The absolut correct version would be (but probably requires to much
code checking dependencies and the above also works):

> echo 1 > /sys/bus/scsi/devices/0:0:0:1/delete
> echo 1 > /sys/bus/scsi/devices/0:0:0:2/delete
> echo 0x401040ea00000000 > /sys/bus/ccw/drivers/zfcp/0.0.3c1b/0x500507630300c562/unit_remove
> echo 0x401040eb00000000 > /sys/bus/ccw/drivers/zfcp/0.0.3c1b/0x500507630300c562/unit_remove
> echo 0x500507630300c562 > /sys/bus/ccw/drivers/zfcp/0.0.3c1b/port_remove
> echo 0 > /sys/bus/ccw/drivers/zfcp/0.0.3c1b/online

*** most important constraints on configuring zFCP: ***

http://www.ibm.com/developerworks/linux/linux390/documentation_dev.html
Device Drivers, Features, and Commands - SC33-8411-02
May 2009, Linux Kernel 2.6 - Development stream
http://download.boulder.ibm.com/ibmdl/pub/software/dw/linux390/docu/l26ddd02.pdf

Chapter 6. SCSI-over-Fibre Channel device driver
Working with the zfcp device driver

Setting an FCP channel online or offline
By default, FCP channels are offline.

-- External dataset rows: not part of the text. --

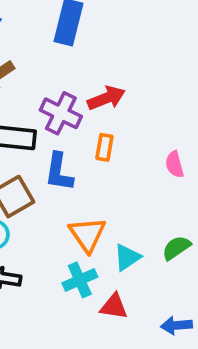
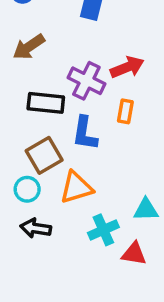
orange triangle: (87, 234) -> (76, 188), moved, turned 48
cyan triangle: (127, 257) -> (146, 210), turned 32

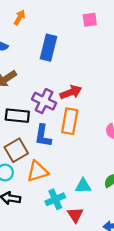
orange rectangle: (125, 111) -> (70, 121), size x1.6
red triangle: (134, 254) -> (75, 215), turned 48

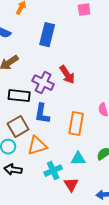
red arrow: (71, 92) -> (67, 75), turned 78
orange rectangle: (70, 121) -> (76, 124), moved

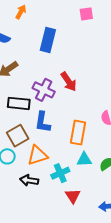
cyan triangle: (78, 159) -> (84, 160), moved
black arrow: (13, 170) -> (29, 180), moved
cyan cross: (53, 171) -> (60, 173), moved

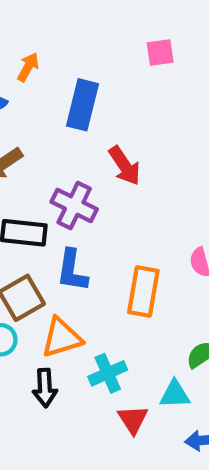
orange arrow: (21, 12) -> (28, 67), moved
red arrow: (69, 82) -> (124, 166), moved
cyan triangle: (84, 160) -> (175, 394), moved
black arrow: (29, 180) -> (45, 388), turned -102

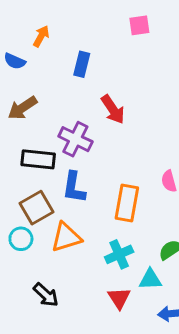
blue rectangle: (83, 105) -> (82, 64), size x0.7
cyan cross: (108, 373) -> (119, 254), moved
black arrow: (45, 388) -> (46, 295), moved, turned -44

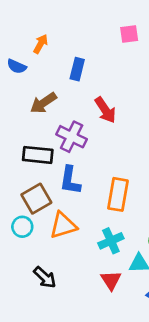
brown arrow: (22, 108) -> (43, 103), moved

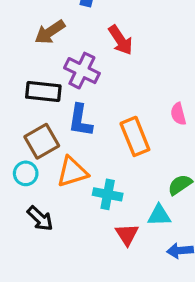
orange rectangle: (118, 194) -> (135, 136), turned -32
cyan cross: (111, 241) -> (108, 194), moved, turned 35
black arrow: (45, 277) -> (40, 218), moved

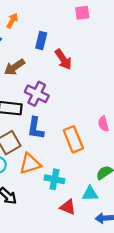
red arrow: (120, 40) -> (63, 59), moved
red triangle: (127, 234) -> (68, 207), turned -35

Set an FCP channel online before
you perform any other tasks.

Configuring and removing ports
Before you start: The FCP channel must be online.
...
You cannot remove a port while SCSI devices are configured for it (see
"Configuring SCSI devices" on page 72) or if the port is in use, for
example, by error recovery.

Configuring SCSI devices
To configure a SCSI device for a target port write the device's LUN to
the port's unit_add attribute.
...
Adding a SCSI device also registers the device with the SCSI stack and
creates a sysfs entry in the SCSI branch (see "Mapping the
representations of a SCSI device in sysfs").

Removing SCSI devices
To remove a SCSI device from a target port you need to first
unregister the device from the SCSI stack and then remove it from the
target port.
Comment 1 Steffen Maier 2009-07-10 16:27:16 EDT
Created attachment 351297 [details]
[PATCH 1/5] correctly activate zFCP LUN on s390
Comment 2 Steffen Maier 2009-07-10 16:27:43 EDT
Created attachment 351298 [details]
[PATCH 2/5] correctly delete a SCSI device provided by a zFCP LUN on s3 90
Comment 3 Steffen Maier 2009-07-10 16:28:09 EDT
Created attachment 351299 [details]
[PATCH 3/5] correctly deactivate zFCP LUN on s390
Comment 4 Steffen Maier 2009-07-10 16:28:36 EDT
Created attachment 351300 [details]
[PATCH 4/5] error messages of zFCP on s390: log or pass to the UI
Comment 5 Steffen Maier 2009-07-10 16:28:52 EDT
Created attachment 351301 [details]
[PATCH 5/5] prevent getting started up or shutdown again while already  in such state
Comment 6 Steffen Maier 2009-07-10 16:40:05 EDT
patches are tested as is currently possible: anaconda executed in a running F11 getting multiple LUNs over different paths using partly /tmp/fcpconfig and also "add zFCP" GUI plus going back and forth through the wizard screens to startup and shutdown at will
Comment 7 David Cantrell 2009-08-24 22:45:29 EDT
Steffen,

Didn't I already apply these patches to the git repo?  I remember going through a lot of zFCP patches on the mailing list.

FYI, you don't need to open bugs *and* post to the list.  The list is sufficient.

If these are already in the git repo, let's close this bug.